I know I've been miserable lately and boy does it show in everything I've been doing. I get that. I get that I need a kick in the pants. I need help getting out of this funk, because what I'm doing? Not. Working.
I do not, however, need to be reminded of my inadequacies. I do not need people emailing me telling me that the reason no one has published my book is because my book probably sucks, because if a book is good enough someone eventually publishes it.
I mean, thanks for that, seriously. That just helps everso.
I do not need to log on and read that someone I know who is in an ABUSIVE MARRIAGE is having yet another baby. I do not need to know that someone who can't afford the children she already has is having yet another baby with a husband who doesn't work, doesn't give a crap, and doesn't take care of the kids they already have. No, actually I could have lived many, many years without hearing about that.

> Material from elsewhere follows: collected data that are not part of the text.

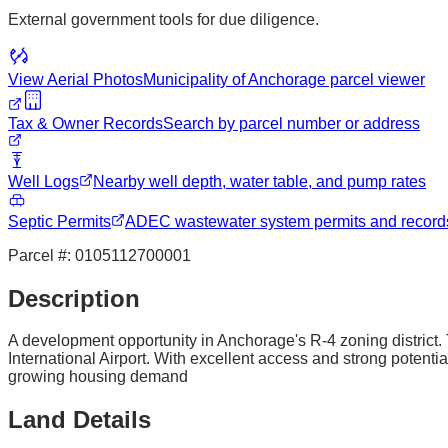
External government tools for due diligence.
View Aerial Photos
Municipality of Anchorage
parcel viewer
Tax & Owner Records
Search by parcel number or address
Well Logs
Nearby well depth, water table, and pump rates
Septic Permits
ADEC wastewater system permits and record
Parcel #:
0105112700001
Description
A development opportunity in Anchorage's R-4 zoning district. 
International Airport. With excellent access and strong potentia
growing housing demand
Land Details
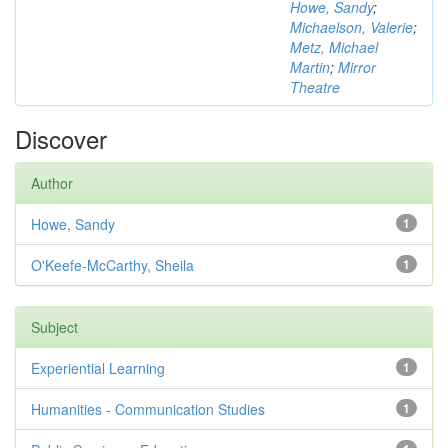
Howe, Sandy
;
Michaelson, Valerie
;
Metz, Michael
Martin
;
Mirror
Theatre
Discover
Author
Howe, Sandy
1
O'Keefe-McCarthy, Sheila
1
Subject
Experiential Learning
1
Humanities - Communication Studies
1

And yes, I know it's none of my stupid business. I know that. It doesn't mean I have to like it or think it's fair. Because I don't. At all.
I don't like this funk I'm in. I don't like my job. I don't like that my boss thinks I'm a moron. I don't like that I have an interview for a second job today because I don't want a freaking second job, I want gas to not be $4 a gallon. I don't like that the school I want to put my kids in would cost me $11200 a year because we live in the wrong freaking county. I don't want my grandmother to be dead.
I don't like that I feel like I have absolutely no control over anything right now.
And I especially don't like people who are supposed to be my friends treating me like shit about it.